What you have to do: From the entries below, copy every line holding the word "Feeds".

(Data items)

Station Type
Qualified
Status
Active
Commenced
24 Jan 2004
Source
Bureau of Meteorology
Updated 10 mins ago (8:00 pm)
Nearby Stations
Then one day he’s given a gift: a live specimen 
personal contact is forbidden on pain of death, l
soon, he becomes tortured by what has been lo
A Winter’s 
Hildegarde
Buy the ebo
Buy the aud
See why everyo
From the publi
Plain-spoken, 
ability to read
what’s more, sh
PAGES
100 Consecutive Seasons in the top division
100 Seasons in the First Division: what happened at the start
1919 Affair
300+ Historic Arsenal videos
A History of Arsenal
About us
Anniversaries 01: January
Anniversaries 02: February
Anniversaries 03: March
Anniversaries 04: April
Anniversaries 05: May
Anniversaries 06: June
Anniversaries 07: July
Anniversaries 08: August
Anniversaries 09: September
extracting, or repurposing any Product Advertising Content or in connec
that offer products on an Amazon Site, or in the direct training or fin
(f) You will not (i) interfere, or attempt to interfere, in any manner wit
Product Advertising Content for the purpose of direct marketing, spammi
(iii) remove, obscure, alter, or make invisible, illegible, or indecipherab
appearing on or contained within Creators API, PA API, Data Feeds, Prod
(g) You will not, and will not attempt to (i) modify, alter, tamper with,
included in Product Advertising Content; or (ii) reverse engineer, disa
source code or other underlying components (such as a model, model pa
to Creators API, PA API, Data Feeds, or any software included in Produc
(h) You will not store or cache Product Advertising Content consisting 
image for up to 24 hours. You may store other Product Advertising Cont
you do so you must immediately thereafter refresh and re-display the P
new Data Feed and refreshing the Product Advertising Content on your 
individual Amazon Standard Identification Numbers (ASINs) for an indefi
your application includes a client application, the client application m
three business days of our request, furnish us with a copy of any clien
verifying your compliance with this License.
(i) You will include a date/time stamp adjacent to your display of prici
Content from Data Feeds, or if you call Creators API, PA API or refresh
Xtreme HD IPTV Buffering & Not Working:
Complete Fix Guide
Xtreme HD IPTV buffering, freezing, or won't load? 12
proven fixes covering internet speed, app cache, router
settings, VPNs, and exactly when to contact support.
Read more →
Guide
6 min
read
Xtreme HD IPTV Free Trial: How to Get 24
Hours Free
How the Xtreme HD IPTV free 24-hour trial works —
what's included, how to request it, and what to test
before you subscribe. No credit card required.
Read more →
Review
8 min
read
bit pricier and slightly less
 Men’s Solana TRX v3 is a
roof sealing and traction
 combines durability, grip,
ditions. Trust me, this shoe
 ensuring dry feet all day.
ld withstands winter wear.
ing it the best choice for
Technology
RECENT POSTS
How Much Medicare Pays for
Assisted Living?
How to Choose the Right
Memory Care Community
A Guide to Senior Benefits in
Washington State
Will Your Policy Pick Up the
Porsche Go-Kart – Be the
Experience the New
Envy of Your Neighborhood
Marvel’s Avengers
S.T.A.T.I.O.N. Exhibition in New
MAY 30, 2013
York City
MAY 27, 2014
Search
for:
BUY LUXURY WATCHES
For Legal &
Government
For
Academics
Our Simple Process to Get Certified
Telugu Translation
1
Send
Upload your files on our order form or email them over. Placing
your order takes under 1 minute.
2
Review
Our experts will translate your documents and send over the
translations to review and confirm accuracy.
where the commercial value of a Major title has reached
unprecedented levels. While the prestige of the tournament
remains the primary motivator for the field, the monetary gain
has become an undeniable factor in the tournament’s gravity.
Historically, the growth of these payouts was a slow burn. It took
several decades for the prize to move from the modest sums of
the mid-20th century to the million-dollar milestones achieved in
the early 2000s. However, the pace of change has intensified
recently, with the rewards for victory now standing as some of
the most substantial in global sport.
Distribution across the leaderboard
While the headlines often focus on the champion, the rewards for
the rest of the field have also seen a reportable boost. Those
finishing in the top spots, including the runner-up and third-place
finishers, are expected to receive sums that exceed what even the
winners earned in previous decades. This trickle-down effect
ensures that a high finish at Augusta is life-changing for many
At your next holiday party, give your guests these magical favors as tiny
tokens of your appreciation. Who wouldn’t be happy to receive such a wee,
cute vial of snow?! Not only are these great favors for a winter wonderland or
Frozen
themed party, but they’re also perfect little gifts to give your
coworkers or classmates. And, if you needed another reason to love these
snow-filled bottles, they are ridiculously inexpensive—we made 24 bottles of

Solution to this problem:
appearing on or contained within Creators API, PA API, Data Feeds, Prod
to Creators API, PA API, Data Feeds, or any software included in Produc
Content from Data Feeds, or if you call Creators API, PA API or refresh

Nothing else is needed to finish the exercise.